**EXERCISE REQUIREMENTS**
Up to and including the line with "trattamento in caso", restate the material below word for word, beginning with its first line.

—————

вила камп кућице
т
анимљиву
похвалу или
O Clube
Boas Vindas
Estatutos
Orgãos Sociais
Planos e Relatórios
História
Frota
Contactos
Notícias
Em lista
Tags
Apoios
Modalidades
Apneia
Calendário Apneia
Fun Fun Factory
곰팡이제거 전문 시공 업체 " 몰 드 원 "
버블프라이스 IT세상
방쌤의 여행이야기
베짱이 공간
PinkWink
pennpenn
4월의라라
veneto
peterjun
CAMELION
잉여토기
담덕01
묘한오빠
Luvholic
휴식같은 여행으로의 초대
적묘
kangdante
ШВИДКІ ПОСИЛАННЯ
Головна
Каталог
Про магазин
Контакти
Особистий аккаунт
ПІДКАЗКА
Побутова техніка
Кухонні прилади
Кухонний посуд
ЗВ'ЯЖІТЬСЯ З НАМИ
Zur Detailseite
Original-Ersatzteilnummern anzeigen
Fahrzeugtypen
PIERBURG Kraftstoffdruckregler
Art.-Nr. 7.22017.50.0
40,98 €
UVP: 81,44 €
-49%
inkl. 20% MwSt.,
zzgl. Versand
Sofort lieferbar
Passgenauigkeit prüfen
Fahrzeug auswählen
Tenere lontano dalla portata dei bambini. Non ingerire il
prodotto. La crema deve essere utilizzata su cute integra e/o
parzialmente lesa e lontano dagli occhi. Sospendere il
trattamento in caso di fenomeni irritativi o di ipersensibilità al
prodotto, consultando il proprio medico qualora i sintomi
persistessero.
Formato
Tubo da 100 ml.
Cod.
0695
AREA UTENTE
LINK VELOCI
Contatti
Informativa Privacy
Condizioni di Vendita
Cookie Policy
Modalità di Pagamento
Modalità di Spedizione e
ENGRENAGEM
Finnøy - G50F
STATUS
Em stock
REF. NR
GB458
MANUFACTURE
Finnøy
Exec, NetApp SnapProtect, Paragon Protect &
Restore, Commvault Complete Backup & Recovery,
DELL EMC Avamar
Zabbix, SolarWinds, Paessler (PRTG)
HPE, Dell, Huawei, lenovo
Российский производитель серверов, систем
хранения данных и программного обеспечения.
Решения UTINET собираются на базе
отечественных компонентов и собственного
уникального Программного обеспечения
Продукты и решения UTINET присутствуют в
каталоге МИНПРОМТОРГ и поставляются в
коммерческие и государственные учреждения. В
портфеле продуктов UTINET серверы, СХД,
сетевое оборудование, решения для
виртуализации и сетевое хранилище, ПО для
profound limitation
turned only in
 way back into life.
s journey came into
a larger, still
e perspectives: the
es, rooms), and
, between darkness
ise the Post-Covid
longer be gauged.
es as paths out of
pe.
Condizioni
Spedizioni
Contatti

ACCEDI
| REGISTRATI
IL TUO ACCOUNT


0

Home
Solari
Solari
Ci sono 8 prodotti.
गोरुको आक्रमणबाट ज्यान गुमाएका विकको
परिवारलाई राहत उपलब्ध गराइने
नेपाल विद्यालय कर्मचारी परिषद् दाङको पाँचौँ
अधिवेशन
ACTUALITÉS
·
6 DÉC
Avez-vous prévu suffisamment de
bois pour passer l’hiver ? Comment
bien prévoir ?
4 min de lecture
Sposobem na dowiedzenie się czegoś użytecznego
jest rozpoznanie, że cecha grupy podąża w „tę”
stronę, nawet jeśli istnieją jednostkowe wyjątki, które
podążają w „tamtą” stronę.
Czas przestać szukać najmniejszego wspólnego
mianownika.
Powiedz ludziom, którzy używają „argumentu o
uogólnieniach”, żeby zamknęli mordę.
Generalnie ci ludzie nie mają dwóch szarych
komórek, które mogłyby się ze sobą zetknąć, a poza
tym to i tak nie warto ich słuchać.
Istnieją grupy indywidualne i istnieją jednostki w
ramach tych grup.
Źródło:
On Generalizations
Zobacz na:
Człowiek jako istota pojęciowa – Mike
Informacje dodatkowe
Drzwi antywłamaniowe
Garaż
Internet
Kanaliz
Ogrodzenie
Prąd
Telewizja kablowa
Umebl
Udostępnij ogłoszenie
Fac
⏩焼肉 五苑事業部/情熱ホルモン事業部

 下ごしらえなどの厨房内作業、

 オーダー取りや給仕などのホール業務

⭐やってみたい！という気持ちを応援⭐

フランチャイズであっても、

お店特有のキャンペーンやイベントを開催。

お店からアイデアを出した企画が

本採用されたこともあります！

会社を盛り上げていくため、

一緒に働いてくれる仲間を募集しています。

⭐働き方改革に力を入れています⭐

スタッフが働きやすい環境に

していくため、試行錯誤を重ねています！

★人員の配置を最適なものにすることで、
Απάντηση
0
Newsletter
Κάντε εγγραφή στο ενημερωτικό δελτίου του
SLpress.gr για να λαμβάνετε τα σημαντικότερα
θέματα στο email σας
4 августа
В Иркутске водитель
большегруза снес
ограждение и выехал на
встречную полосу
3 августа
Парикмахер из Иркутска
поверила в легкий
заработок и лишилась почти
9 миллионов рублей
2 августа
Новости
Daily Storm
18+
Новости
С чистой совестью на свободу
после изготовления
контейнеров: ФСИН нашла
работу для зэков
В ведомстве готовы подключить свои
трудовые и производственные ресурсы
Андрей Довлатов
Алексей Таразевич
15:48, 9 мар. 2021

—————

**SOLVED EXERCISE**
вила камп кућице
т
анимљиву
похвалу или
O Clube
Boas Vindas
Estatutos
Orgãos Sociais
Planos e Relatórios
História
Frota
Contactos
Notícias
Em lista
Tags
Apoios
Modalidades
Apneia
Calendário Apneia
Fun Fun Factory
곰팡이제거 전문 시공 업체 " 몰 드 원 "
버블프라이스 IT세상
방쌤의 여행이야기
베짱이 공간
PinkWink
pennpenn
4월의라라
veneto
peterjun
CAMELION
잉여토기
담덕01
묘한오빠
Luvholic
휴식같은 여행으로의 초대
적묘
kangdante
ШВИДКІ ПОСИЛАННЯ
Головна
Каталог
Про магазин
Контакти
Особистий аккаунт
ПІДКАЗКА
Побутова техніка
Кухонні прилади
Кухонний посуд
ЗВ'ЯЖІТЬСЯ З НАМИ
Zur Detailseite
Original-Ersatzteilnummern anzeigen
Fahrzeugtypen
PIERBURG Kraftstoffdruckregler
Art.-Nr. 7.22017.50.0
40,98 €
UVP: 81,44 €
-49%
inkl. 20% MwSt.,
zzgl. Versand
Sofort lieferbar
Passgenauigkeit prüfen
Fahrzeug auswählen
Tenere lontano dalla portata dei bambini. Non ingerire il
prodotto. La crema deve essere utilizzata su cute integra e/o
parzialmente lesa e lontano dagli occhi. Sospendere il
trattamento in caso di fenomeni irritativi o di ipersensibilità al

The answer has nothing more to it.